Remedios, Lucas W.; Liu, Han; Remedios, Samuel W.; Zuo, Lianrui; Saunders, Adam M.; Bao, Shunxing; Huo, Yuankai; Powers, Alvin C.; Virostko, John; Landman, Bennett A. “Influence of early through late fusion on pancreas segmentation from imperfectly registered multimodal magnetic resonance imaging.” Journal of Medical Imaging 12 (2025): 24008. https://doi.org/10.1117/1.JMI.12.2.024008.
Combining different types of medical images—known as multimodal fusion—can help improve how well we can identify body parts in scans, like the pancreas. This is important for studying diseases like diabetes. However, scientists are still trying to figure out the best place in a deep learning model to combine these images. It’s unclear if there is one best method or if it depends on the specific type of model being used. Two big challenges in using multiple image types to study the pancreas are: (1) the pancreas and nearby organs can shift and stretch, making it hard to line up the images perfectly, and (2) people breathe during the scans, which also affects how well the images line up. Even with advanced computer methods to match the images, they’re often not perfectly aligned. This study looks at how the timing of fusion—whether early or late in the image analysis process—affects how well the pancreas can be identified using pairs of MRI scans.

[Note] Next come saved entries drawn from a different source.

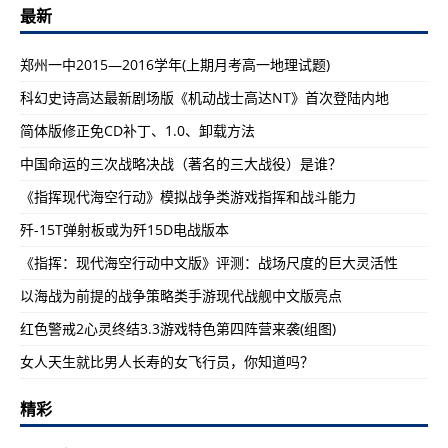
最新
郑州一中2015—2016学年(上期月考高一地理试题)
科幻史诗高达最新剧场版《机动战士高达NT》首次登陆内地
简体版修正免CD补丁、1.0、卸载方法
中国命运的三次战略决战（著名的三大战役）是谁？
《指挥现代海空行动》模拟战争类游戏指挥和战斗能力
歼-15T弹射板或为歼15D电战版本
《指挥：现代海空行动中文版》评测：战场尺度的巨大灵活性
以海战为前提的战争策略类手游现代战舰中文版亮点
红色警戒2心灵终结3.3游戏特色第四阵营来袭(组图)
女人天生就比男人长寿的女飞行员，你知道吗？
精彩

We used 353 pairs of abdominal MRI scans (T1-weighted and T2-weighted) from 163 people. Each scan pair had a label showing where the pancreas is, mainly based on the T2-weighted images. Since the scans were taken during different breath holds, the images didn’t line up exactly. We used a leading method (called deeds) to align them as best as possible. Then, we trained several versions of a basic deep learning model (called a UNet) with fusion happening at different stages—from early to late in the model—to see which fusion timing worked best. We also tested another powerful model, nnUNet, to see if the best fusion timing changed.

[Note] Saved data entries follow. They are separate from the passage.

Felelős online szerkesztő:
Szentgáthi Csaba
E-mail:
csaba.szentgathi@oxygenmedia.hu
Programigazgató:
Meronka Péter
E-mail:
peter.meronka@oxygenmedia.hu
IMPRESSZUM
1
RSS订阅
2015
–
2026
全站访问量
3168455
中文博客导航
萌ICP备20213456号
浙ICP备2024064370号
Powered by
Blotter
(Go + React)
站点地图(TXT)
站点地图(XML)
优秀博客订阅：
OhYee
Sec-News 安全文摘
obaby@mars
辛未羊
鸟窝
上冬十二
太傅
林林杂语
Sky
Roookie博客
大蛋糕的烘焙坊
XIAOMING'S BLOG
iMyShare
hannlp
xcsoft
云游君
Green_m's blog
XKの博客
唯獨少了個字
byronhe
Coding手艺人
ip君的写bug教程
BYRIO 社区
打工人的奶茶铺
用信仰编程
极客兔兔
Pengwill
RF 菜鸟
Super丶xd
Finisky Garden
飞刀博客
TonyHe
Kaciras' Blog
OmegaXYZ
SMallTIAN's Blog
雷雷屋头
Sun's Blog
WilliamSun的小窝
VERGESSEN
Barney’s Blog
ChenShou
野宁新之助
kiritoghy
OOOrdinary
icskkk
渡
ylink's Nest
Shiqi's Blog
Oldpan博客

Our results showed that using only the T2-weighted images, the basic UNet got a median accuracy score (called a Dice score) of 0.766, while the nnUNet got a higher score of 0.824. When we compared the fusion models to these baselines, we found that the best version of the basic UNet fused the images midway through processing, improving accuracy slightly by 0.012. For the nnUNet, the best version combined the images right at the start and had a smaller improvement of 0.004. These results were statistically significant, meaning the small gains were likely not due to chance.

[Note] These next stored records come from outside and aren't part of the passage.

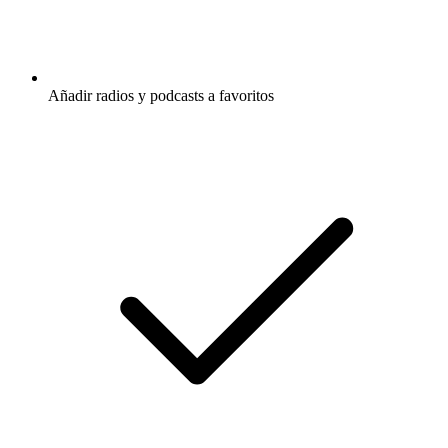
Añadir radios y podcasts a favoritos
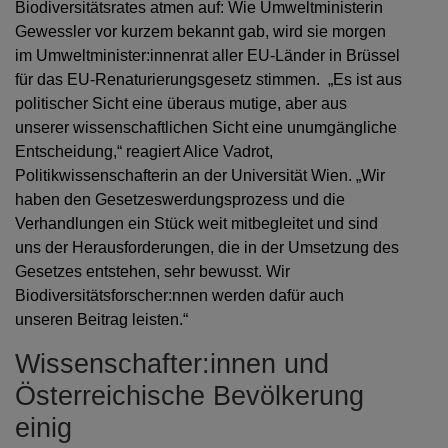
Biodiversitätsrates atmen auf: Wie Umweltministerin
Gewessler vor kurzem bekannt gab, wird sie morgen
im Umweltminister:innenrat aller EU-Länder in Brüssel
für das EU-Renaturierungsgesetz stimmen. „Es ist aus
politischer Sicht eine überaus mutige, aber aus
unserer wissenschaftlichen Sicht eine unumgängliche
Entscheidung,“ reagiert Alice Vadrot,
Politikwissenschafterin an der Universität Wien. „Wir
haben den Gesetzeswerdungsprozess und die
Verhandlungen ein Stück weit mitbegleitet und sind
uns der Herausforderungen, die in der Umsetzung des
Gesetzes entstehen, sehr bewusst. Wir
Biodiversitätsforscher:nnen werden dafür auch
unseren Beitrag leisten.“
Wissenschafter:innen und
Österreichische Bevölkerung
einig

In conclusion, combining different types of images at specific points in a model can slightly improve how well the pancreas is identified, but the best approach depends on the model. In datasets where the images aren’t perfectly aligned, fusion is a tricky process that still requires thoughtful design. More innovation is needed to handle these challenges in future research. The code for this project is available here: https://github.com/MASILab/influence_of_fusion_on_pancreas_segmentation.
Fig. 1
Our pancreas labels were mainly drawn based on the T2w MR images. Despite the use of effective deformable registration, the pancreas labels did not always line up well with the corresponding anatomy in the paired T1w MR images from the same subject and same imaging session. For example, the T1w image shown exhibits poor alignment with both the T2w image and the pancreas mask, even after registration (bottom right). Persisting image misalignment makes it unclear how best to fuse T1w information to see gains in segmentation performance. The example shown exhibits particularly poor alignment.